When a good friend retired from a high-flying banking career many years ago, I was surprised by the drastic steps he took to adjust to his straitened circumstances.
Gone was the chauffeur-driven Mercedes-Benz as he learnt how to drive a Toyota Corolla. He also had to get used to the cattle class with the rest of us when he flew, after years of enjoying the comforts of first-class air travel.
I was then in my mid-30s, and watching the discomfort he had in adapting to his new lifestyle etched an indelible mark on me. What was supposed to be the best years of my friend's life - as he reaped the fruits of a lifetime of working hard and climbing the corporate ladder - had turned into a nightmare.
My friend might have been an extreme example of suffering from an anxiety attack when confronted with the travails of retirement, but most people are likely to suffer in the same way in varying degrees when they stop working.
It made me decide to live well below my means, if only to minimise the dislocations that I may have to put up with when I eventually make my own exit from working life. In hindsight, that has turned out to be a profitable move.
At one stage, I had been tempted to buy an upmarket Nissan Cefiro car but that would have required me to take a huge loan. Instead, I opted to keep my then trusty old Mazda sedan and used the money, earmarked for the car down payment, to buy shares in Tan Chong International, Nissan's local distributor.
In the 15 years since I made my investment, the stock has paid me a decent dividend every year. That was on top of its price appreciation. Had I succumbed to the temptation of buying the Cefiro, it would have been sold for scrap metal long ago. That would really be throwing a big pile of money down the drain.

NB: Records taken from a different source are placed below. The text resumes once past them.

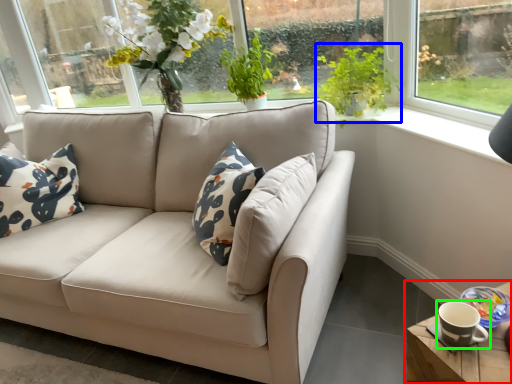 Question: Considering the real-world distances, which object is closest to table (highlighted by a red box)? plant (highlighted by a blue box) or coffee cup (highlighted by a green box).

Choices:
 (A) plant
 (B) coffee cup

Answer: (B) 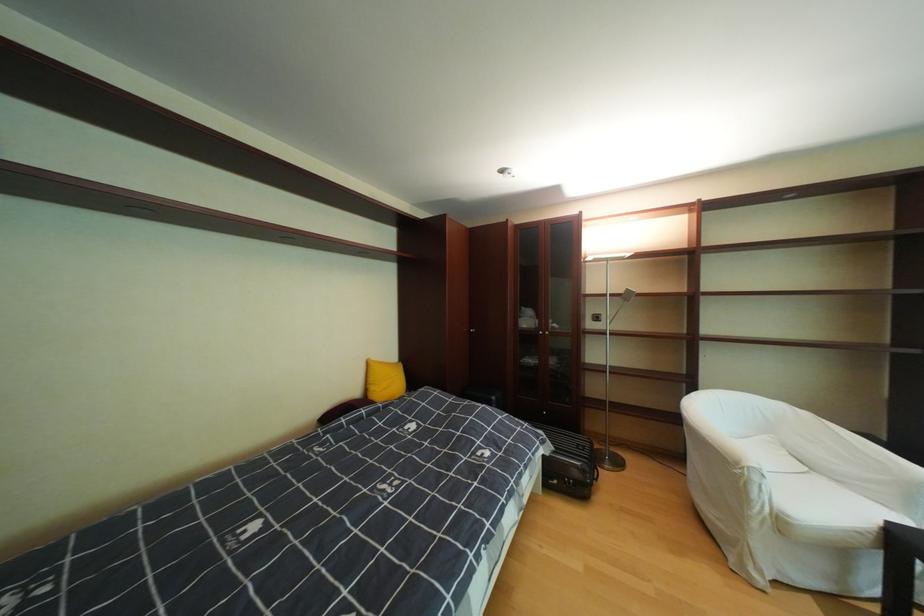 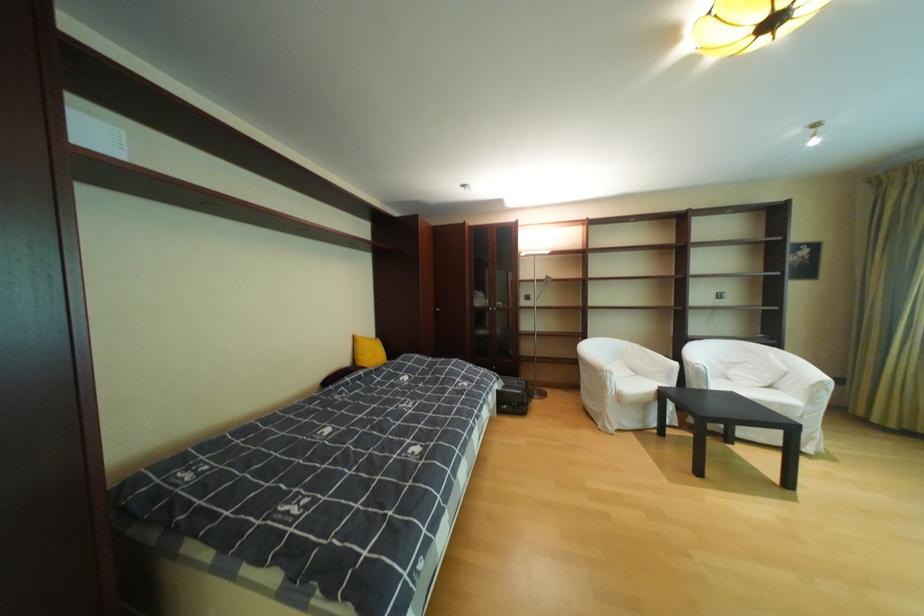 Where in the second image is the point corresponding to (x=580, y=483) from the first image?

(526, 405) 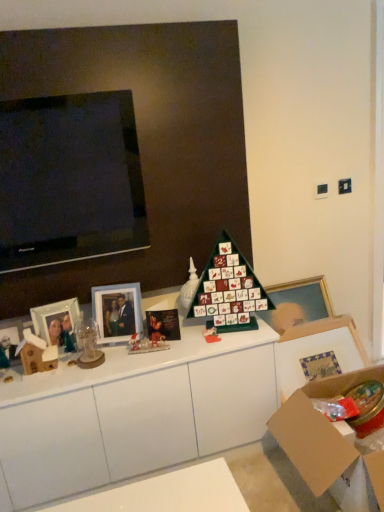 Find the location of a particular element. vacant space in front of glossy paper christmas card at center is located at coordinates (165, 351). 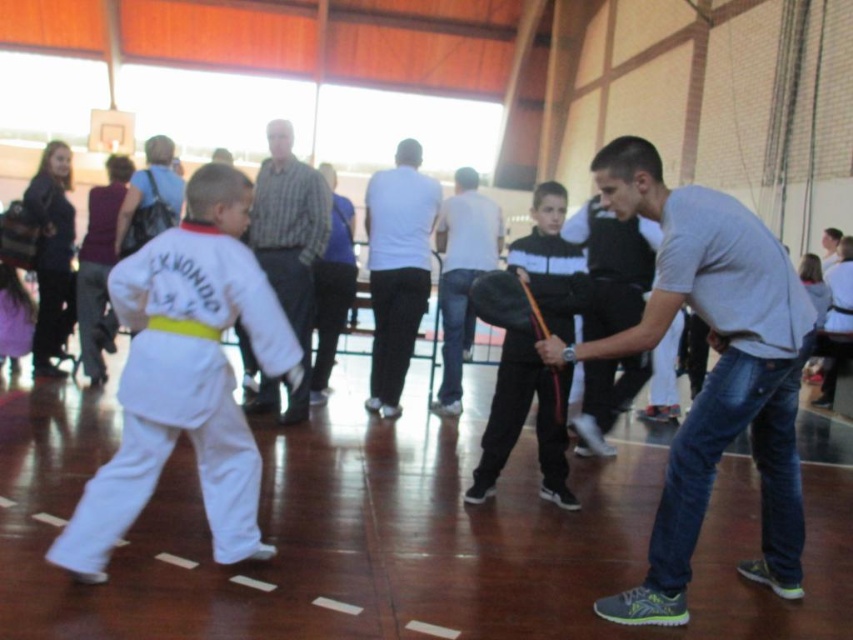 Question: Estimate the real-world distances between objects in this image. Which object is closer to the white matte shirt at center?

Choices:
 (A) gray cotton t-shirt at center
 (B) light gray shirt at center

Answer: (B)

Question: Which point is farther to the camera?

Choices:
 (A) (410, 170)
 (B) (554, 272)

Answer: (A)

Question: Can you confirm if gray cotton t-shirt at center is positioned to the left of light gray shirt at center?

Choices:
 (A) yes
 (B) no

Answer: (B)

Question: Can you confirm if white matte karate uniform at left is positioned below black matte jacket at center?

Choices:
 (A) no
 (B) yes

Answer: (B)

Question: Considering the real-world distances, which object is closest to the white matte karate uniform at left?

Choices:
 (A) white matte shirt at center
 (B) black matte jacket at center
 (C) light gray shirt at center

Answer: (B)

Question: Is white matte karate uniform at left in front of light gray shirt at center?

Choices:
 (A) no
 (B) yes

Answer: (B) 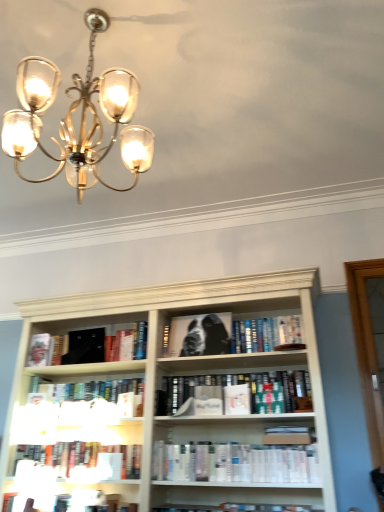 Question: Is black matte book at center, the 8th book in the bottom-to-top sequence, spatially inside hardcover book at center, which is the 1th paperback book from front to back, or outside of it?

Choices:
 (A) inside
 (B) outside

Answer: (B)

Question: From the image's perspective, relative to hardcover book at center, which is counted as the 4th paperback book, starting from the left, is black matte book at center, which is the first book from top to bottom, above or below?

Choices:
 (A) below
 (B) above

Answer: (B)

Question: Which is farther from the black glossy book at center?

Choices:
 (A) hardcover book at center, positioned as the 1th paperback book in right-to-left order
 (B) white matte book at lower center, the 2th book in the bottom-to-top sequence
 (C) hardcover books at lower center, the third book in the bottom-to-top sequence
 (D) black matte book at center, which is the first book from top to bottom
 (E) hardcover book at lower center, placed as the first book when sorted from bottom to top

Answer: (E)

Question: Which object is the farthest from the hardcover book at lower center, placed as the first book when sorted from bottom to top?

Choices:
 (A) hardcover book at center, positioned as the 3th book in top-to-bottom order
 (B) hardcover book at center, which is counted as the 4th paperback book, starting from the left
 (C) black glossy book at center
 (D) black matte book at center, which is the first book from top to bottom
 (E) white matte book at lower center, the 2th book in the bottom-to-top sequence

Answer: (D) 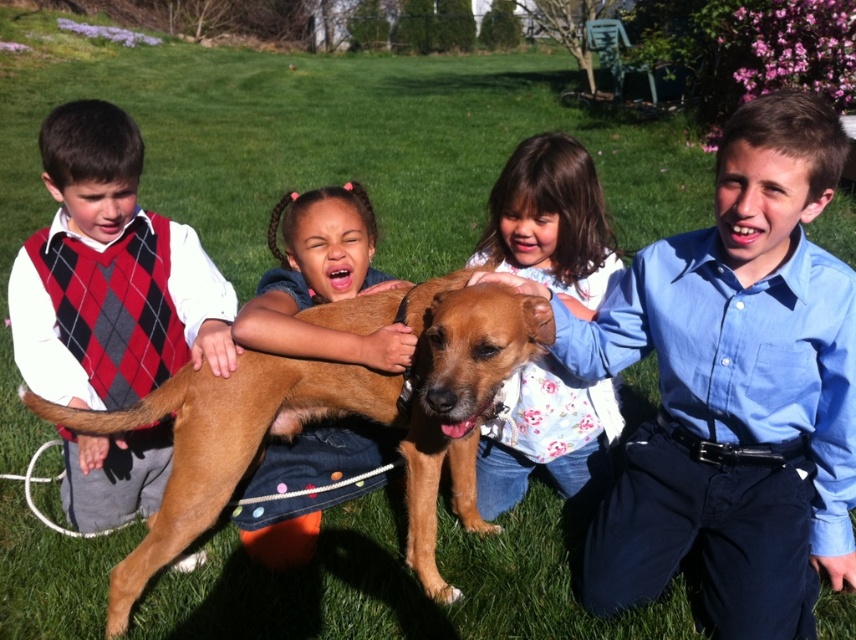 You are a photographer trying to capture a candid shot of the two children in the scene. You notice the blue cotton shirt at right and the argyle sweater vest at left. Which child is positioned lower in the frame?

The blue cotton shirt at right is located below the argyle sweater vest at left, so the child wearing the blue cotton shirt at right is positioned lower in the frame.

You are standing at the origin of the coordinate system in this image. You see two points, point (807,168) and point (152,269). Which point is closer to you?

I applied the same rationale when I bought Hong Kong-listed Prada shares. Some of my younger friends are decked from head to toe in Prada accessories. But rather than splurge my hard-earned money on Prada shoes, I believed that investing in the stock was a better option. Years from now, I will still have my Prada shares while my friends' Prada accessories would have long been consigned to the bin or second-hand store. Some will say that I am too much of a Scrooge, eyeing the investment opportunity when I should be pampering myself with the material comforts my money can buy while letting the future take care of itself. But that is taking for granted that we are living longer, and unless we save and invest judiciously, we may end up destitute at the end of our lives.
Even though I have done fairly well in my investments, there is still a worry at the back of my mind as to whether I would have accumulated a sufficient nest egg when I stop working. This is not an isolated concern. Going broke in retirement is probably one of the biggest fears for most of us.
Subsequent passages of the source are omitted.